The motion was not decided on the merits. It was withdrawn to allow Plaintiff time for discovery.

Nevertheless, undue delay alone is not a sufficient justification for denying leave to amend; the critical consideration is prejudice. See Eminence, 316 F.3d at 1052; Bowles v. Reade, 198 F.3d 752, 758 (9th Cir. 1999). Plaintiff's partial allocation theory appears to be more of a refinement of the exit theory, as opposed to an entirely new theory of liability. The only difference is that instead of alleging U.S. Steel completely exited the market, Plaintiff now contends that U.S. Steel remained in the market but allowed UPI to have an uncontested, dominant position in the market. Defendants have not shown that this refinement has caused any actual prejudice in their ability to defend against Plaintiff's claims. Therefore, the Court will assume the amendment exists on this theory for the remaining analysis herein.

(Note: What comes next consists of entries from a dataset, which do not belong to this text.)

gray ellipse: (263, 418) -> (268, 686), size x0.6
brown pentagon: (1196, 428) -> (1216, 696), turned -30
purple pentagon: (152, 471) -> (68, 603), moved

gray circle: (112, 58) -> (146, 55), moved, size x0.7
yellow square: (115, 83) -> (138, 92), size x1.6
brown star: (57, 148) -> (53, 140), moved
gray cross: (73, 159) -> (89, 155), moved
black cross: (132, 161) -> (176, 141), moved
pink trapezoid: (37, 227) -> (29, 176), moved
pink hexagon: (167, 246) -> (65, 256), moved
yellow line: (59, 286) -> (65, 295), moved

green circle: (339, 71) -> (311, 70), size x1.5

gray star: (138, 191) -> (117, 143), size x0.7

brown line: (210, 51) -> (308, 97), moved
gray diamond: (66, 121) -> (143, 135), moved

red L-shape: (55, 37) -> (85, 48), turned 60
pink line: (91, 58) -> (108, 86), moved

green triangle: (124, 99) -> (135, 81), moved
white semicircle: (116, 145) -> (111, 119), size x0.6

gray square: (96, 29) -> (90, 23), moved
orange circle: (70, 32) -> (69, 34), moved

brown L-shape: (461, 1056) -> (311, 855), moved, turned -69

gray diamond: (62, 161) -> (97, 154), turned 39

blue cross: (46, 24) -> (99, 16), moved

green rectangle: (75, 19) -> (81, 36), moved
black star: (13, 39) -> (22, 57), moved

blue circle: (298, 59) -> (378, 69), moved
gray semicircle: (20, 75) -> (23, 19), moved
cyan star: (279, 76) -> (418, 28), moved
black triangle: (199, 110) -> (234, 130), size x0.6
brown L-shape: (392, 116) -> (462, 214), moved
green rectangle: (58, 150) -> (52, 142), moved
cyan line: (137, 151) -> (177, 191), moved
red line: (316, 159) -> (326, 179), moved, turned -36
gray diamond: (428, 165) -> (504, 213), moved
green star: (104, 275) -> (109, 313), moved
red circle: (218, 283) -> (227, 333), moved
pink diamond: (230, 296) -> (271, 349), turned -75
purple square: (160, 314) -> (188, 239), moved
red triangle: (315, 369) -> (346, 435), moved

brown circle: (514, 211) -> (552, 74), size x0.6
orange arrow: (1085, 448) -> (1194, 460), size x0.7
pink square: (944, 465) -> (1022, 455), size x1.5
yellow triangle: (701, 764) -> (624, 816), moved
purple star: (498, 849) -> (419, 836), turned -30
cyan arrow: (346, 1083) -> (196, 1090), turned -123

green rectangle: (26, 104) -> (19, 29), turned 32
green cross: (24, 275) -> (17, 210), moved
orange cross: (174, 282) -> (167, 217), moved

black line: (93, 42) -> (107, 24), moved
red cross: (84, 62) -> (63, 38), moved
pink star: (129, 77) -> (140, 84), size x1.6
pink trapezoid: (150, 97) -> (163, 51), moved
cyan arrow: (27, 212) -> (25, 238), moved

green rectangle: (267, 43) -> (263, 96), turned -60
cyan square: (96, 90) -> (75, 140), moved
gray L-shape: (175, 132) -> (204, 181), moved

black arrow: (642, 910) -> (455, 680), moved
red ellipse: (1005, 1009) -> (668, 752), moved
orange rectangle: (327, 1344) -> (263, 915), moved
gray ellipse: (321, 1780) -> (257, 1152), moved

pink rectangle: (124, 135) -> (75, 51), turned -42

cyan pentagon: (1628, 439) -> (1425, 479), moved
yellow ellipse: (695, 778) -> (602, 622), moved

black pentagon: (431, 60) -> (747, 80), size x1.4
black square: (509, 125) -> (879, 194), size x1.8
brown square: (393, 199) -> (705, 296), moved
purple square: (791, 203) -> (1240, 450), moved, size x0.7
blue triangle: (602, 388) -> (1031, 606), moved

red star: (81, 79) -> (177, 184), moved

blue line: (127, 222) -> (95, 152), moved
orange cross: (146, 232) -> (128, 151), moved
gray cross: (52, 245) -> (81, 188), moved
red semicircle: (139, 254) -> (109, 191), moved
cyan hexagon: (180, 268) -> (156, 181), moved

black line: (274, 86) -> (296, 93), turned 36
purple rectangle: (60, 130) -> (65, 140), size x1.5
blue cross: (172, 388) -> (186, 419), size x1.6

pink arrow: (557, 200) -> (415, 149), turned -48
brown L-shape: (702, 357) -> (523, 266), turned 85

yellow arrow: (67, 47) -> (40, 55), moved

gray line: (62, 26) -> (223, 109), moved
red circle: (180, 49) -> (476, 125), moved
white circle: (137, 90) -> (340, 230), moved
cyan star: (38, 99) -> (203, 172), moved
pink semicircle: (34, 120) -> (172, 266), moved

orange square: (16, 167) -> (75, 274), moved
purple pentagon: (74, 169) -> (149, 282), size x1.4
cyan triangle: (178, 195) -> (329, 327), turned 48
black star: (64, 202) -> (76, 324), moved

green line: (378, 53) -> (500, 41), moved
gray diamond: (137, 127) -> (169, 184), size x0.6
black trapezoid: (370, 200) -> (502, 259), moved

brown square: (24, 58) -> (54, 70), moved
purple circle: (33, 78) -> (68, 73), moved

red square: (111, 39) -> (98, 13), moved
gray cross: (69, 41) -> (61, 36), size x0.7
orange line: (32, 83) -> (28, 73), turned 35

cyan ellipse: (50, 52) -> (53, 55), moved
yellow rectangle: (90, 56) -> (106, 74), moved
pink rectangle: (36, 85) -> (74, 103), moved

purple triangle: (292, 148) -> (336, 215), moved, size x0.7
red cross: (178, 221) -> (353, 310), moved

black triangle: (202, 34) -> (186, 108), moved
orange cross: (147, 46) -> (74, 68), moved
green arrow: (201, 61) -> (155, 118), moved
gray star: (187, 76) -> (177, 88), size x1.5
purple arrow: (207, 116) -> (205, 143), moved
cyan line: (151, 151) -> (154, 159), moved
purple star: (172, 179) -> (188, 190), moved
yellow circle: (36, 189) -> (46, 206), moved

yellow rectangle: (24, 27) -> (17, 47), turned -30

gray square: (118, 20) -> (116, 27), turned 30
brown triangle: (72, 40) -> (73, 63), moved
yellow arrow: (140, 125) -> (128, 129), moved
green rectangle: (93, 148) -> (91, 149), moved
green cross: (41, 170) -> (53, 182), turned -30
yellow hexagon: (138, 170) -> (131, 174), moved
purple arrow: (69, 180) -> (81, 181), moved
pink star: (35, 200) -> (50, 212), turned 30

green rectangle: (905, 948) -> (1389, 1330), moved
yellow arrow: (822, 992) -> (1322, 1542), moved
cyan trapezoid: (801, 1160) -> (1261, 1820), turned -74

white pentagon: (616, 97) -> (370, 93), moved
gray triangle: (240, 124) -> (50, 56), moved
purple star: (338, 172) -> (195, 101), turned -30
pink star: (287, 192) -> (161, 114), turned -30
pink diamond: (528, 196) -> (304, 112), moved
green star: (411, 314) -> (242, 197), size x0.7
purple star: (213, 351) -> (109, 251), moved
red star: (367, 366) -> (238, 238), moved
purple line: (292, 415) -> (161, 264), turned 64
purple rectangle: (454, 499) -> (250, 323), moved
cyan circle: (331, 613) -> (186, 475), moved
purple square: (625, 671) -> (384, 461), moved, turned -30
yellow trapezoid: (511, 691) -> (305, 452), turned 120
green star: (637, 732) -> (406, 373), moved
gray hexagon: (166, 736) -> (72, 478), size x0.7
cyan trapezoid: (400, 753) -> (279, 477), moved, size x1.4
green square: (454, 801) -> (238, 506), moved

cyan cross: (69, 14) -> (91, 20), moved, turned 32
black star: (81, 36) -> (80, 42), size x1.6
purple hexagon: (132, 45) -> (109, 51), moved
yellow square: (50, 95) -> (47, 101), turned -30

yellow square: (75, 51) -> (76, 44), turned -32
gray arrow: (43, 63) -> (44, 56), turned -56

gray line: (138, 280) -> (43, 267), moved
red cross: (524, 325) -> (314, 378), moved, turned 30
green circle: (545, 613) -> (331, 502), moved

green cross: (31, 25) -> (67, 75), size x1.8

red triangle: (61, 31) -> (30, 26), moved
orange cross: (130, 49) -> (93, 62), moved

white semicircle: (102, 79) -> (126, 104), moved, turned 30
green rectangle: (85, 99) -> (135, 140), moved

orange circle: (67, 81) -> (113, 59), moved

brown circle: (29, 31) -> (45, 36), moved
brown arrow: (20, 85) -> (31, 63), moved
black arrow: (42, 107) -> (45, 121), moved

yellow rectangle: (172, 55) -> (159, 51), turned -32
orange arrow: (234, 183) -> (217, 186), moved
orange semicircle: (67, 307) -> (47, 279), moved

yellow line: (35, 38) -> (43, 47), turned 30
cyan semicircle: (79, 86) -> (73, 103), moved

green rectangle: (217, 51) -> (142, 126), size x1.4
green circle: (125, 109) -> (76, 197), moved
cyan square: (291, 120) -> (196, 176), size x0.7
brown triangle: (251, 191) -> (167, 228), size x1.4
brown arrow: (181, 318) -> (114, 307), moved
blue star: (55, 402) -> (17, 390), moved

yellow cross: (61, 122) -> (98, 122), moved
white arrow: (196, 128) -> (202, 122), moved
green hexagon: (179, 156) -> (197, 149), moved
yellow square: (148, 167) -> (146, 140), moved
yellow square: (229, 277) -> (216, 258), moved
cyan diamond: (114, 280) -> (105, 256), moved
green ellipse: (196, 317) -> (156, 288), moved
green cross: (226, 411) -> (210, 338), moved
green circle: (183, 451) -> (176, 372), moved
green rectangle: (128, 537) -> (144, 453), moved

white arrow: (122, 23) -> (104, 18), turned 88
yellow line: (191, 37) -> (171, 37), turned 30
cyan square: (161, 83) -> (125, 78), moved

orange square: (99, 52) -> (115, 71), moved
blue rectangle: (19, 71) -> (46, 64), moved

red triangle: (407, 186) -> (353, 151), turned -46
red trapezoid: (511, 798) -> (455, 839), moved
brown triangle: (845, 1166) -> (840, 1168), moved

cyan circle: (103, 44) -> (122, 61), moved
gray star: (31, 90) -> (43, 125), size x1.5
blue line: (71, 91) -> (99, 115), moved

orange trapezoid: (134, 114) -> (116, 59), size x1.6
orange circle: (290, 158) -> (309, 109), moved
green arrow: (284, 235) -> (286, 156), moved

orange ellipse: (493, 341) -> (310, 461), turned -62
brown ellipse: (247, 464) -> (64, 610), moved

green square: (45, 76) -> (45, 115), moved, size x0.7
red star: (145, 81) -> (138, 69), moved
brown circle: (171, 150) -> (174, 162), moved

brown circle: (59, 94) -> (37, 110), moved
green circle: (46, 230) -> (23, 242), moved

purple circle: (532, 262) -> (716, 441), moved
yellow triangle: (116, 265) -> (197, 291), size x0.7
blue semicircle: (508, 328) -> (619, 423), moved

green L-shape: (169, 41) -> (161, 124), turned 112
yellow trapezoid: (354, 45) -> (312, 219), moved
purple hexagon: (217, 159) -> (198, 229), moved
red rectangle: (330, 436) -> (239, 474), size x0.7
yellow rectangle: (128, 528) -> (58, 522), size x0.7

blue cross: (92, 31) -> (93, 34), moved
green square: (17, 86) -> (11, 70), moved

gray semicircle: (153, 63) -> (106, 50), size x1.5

As for the third theory of liability (the pure price fixing theory), the Court finds amendment of the pleadings inappropriate. In a discovery matter before U.S. Magistrate Judge Barbara A. McAuliffe, Plaintiff specifically argued that the TAC alleged a price fixing agreement between U.S. Steel and UPI. Judge McAuliffe disagreed:

Having read the entirety of the TAC, the prior orders on the Motions to Dismiss, the Court interprets the TAC allegations, for purposes of this discovery order only, as follows. The allegations do not allege an agreement to fix prices of Tin Mill Products or a conspiracy to fix prices for Tin Mill Products. Rather, the TAC alleges that "price control" was gained through monopoly power once U.S. Steel exited the market. Once U.S. Steel left the market, UPI then had monopoly power to raise prices because competition no longer exited. The TAC does not allege an "agreement" to fix prices and does not allege a conspiracy to "fix prices." . . . The only "agreement" referred to in the TAC is the agreement whereby U.S. Steel left the Tin Mill Products market so that UPI would be the exclusive producer. Once exclusive, UPI raised its prices. No allegation the Court found stated that this price increase was by "agreement" with U.S. Steel or POSCO. If a price fixing agreement or price fixing conspiracy were part of the Market Allocation Agreement, it would have been explicitly stated as such, given the detailed allegations about the formation and operation of an illegal agreement to "exit the market."
(Doc. 388 at 5-6) (emphasis added).

Not only does this Court agree with Judge McAuliffe's analysis and conclusion, but this Court also finds that Judge McAuliffe's order gave Plaintiff clear notice that the Court did not view the TAC as alleging any separate, free-standing price fixing claim. At that point, while discovery was still open, Plaintiff should have moved to amend the pleadings to the extent that it sought to pursue such a claim. Plaintiff did not. Instead, Plaintiff waited until the filing of dispositive motions to sneak in allegations of price fixing in its opposition. Not only does this constitute undue delay, but this also appears to be an act of gamesmanship.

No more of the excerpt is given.